You could also use a “target” statement in the model block. But regardless do pay attention to whether you will be needing the normalizing additive constants from the sampling function. For newer Stan versions, there are different function extensions (like “lpdf”) for including it or not.
Just an aside: I have entertained using the GB2 distribution for scale parameters many times, but never main/mean parameters. I encourage you to have a good think-through about using this distribution for the mean parameters.
Thank you for the advice.
I’m having some trouble implementing the GB2.lpdf function. I’ve looked at the user defined function section on the Stan website, although the syntax is taking some getting used to. It seems like the beta function is a defined function in Stan according to this 30.1 Beta | Stan Functions Reference but typing B(p,q) in the code gives an error saying that the function B(p,q) is not recognised. This is the code I have thus far. Note that the first shape parameter “a” is always 2 in my case, which Is what I have used here.
"functions{
real GB2.lpdf(real y, real b,real p,real q) {
real ret;
ret = 2*y^(2*p-1)/(1 + (y/b)^2)^(p+q);
ret = ret/B(p,q);
ret = log(ret);
if (y < 0) {
return 0;
}
else {
return ret;
}
}
}
data {
int<lower=1> n; // Number of data
vector[n] x; // nx1 vector of x_i
vector[n] y; // n-dimensional response vector
}
parameters {
real beta; // regression coefficient
real<lower=0> sigma; // dispersion parameter
}
transformed parameters {
vector[n] theta ;
theta = x * beta;
real<lower=0> k;
k = n/(x%*%x)
}
model {
sigma ~ inv_gamma(0.001,0.001);
beta ~ GB2.lpdf(k,1,0.5)
y ~ normal(theta, sigma);
}"You want beta() rather than B(). See 3.13 Combinatorial functions.
As a side note, you should also use _lpdf rather than .lpdf. See 14.1 Suffix marks type of function.
functions{
real GB2_lpdf(real y, real b, real p, real q){...}
}
As stated by @JohnnyZoom4H , you can then use the function either as a sampling statement (using ~) or to increment target. I believe you would need to modify the function to take a vector for y to truly vectorize it and thereby take advantage of the sampling-style statement. But I could be mistaken.
model{
for(i in 1:n){
// Option 1: sampling statement
y[i] ~ GB2(k, 1, 0.5);
// Option 2: increment "target"
target += GB2_lpdf(y[i] | k, 1, 0.5);
}
}
And your model block as
Thank you, that seemed to resolve the issue.

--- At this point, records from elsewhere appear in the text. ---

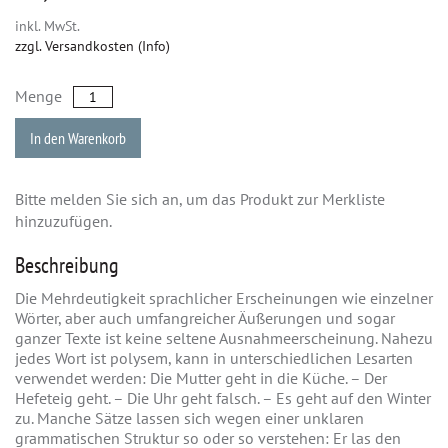
inkl. MwSt.
zzgl. Versandkosten (Info)
Menge
In den Warenkorb
Bitte melden Sie sich an, um das Produkt zur Merkliste
hinzuzufügen.
Beschreibung
Die Mehrdeutigkeit sprachlicher Erscheinungen wie einzelner
Wörter, aber auch umfangreicher Äußerungen und sogar
ganzer Texte ist keine seltene Ausnahmeerscheinung. Nahezu
jedes Wort ist polysem, kann in unterschiedlichen Lesarten
verwendet werden: Die Mutter geht in die Küche. – Der
Hefeteig geht. – Die Uhr geht falsch. – Es geht auf den Winter
zu. Manche Sätze lassen sich wegen einer unklaren
grammatischen Struktur so oder so verstehen: Er las den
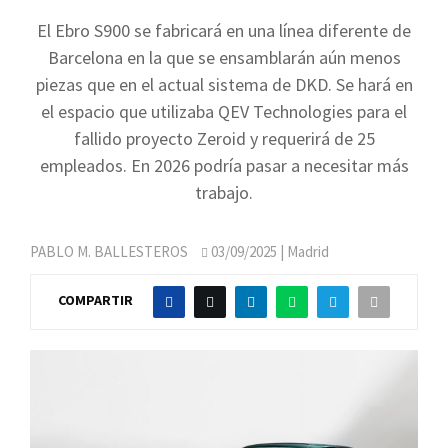
El Ebro S900 se fabricará en una línea diferente de
Barcelona en la que se ensamblarán aún menos
piezas que en el actual sistema de DKD. Se hará en
el espacio que utilizaba QEV Technologies para el
fallido proyecto Zeroid y requerirá de 25
empleados. En 2026 podría pasar a necesitar más
trabajo.
PABLO M. BALLESTEROS
03/09/2025
| Madrid
COMPARTIR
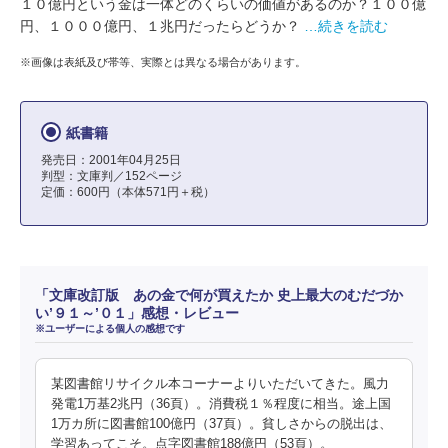
１０億円という金は一体どのくらいの価値があるのか？１００億
円、１０００億円、１兆円だったらどうか？
…続きを読む
※画像は表紙及び帯等、実際とは異なる場合があります。
紙書籍
発売日：2001年04月25日
判型：文庫判／152ページ
定価：600円（本体571円＋税）
「文庫改訂版 あの金で何が買えたか 史上最大のむだづか
い’９１～’０１」感想・レビュー
※ユーザーによる個人の感想です
某図書館リサイクル本コーナーよりいただいてきた。風力
発電1万基2兆円（36頁）。消費税１％程度に相当。途上国
1万カ所に図書館100億円（37頁）。貧しさからの脱出は、
学習あってこそ。点字図書館188億円（53頁）。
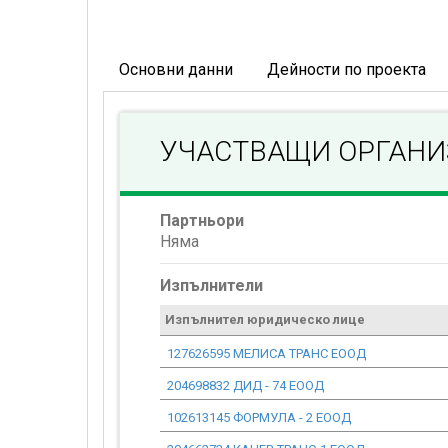
Основни данни
Дейности по проекта
УЧАСТВАЩИ ОРГАН
Партньори
Няма
Изпълнители
Изпълнител юридическо лице
127626595 МЕЛИСА ТРАНС ЕООД
204698832 ДИД - 74 ЕООД
102613145 ФОРМУЛА - 2 ЕООД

I’m a bit confused regarding the sampling. I want the prior to be for beta, so should I not type something like
beta~GB2_lpdf(k,1,0.5)
instead of having y on the LHS?
Also, is there a way to simulate a sign inside the Stan code? I want my prior to be the negative of a GB2 with probability 0.5, and the positive of a GB2 with probability 0.5. I tried using the binomial_rng() function and simulate the sign from that, but it seems to not work that well for this particular issue.
My mistake. I should have said that your options are
beta~GB2(k,1,0.5);
or
target += GB2_lpdf(beta | k,1,0.5);
Thank you, that makes things clear.
Do have any tips in regards to making the sign of the prior negative 50\% of the time and positive the other 50\% of the time? Perhaps it’s possible to simulate a Bernoulli random variable which decides the sign of the prior?
Do you mean that you’d like to reflect the distribution across 0? If so, the simplest solution would be to take the absolute value of y in the distribution function and divide the density in half.
Stan does not allow discrete parameters, so what you are suggesting here does not sound possible. Instead, you have to marginalize over the discrete parameters. You can find plenty of information on this in the Stan documentation or the Discourse.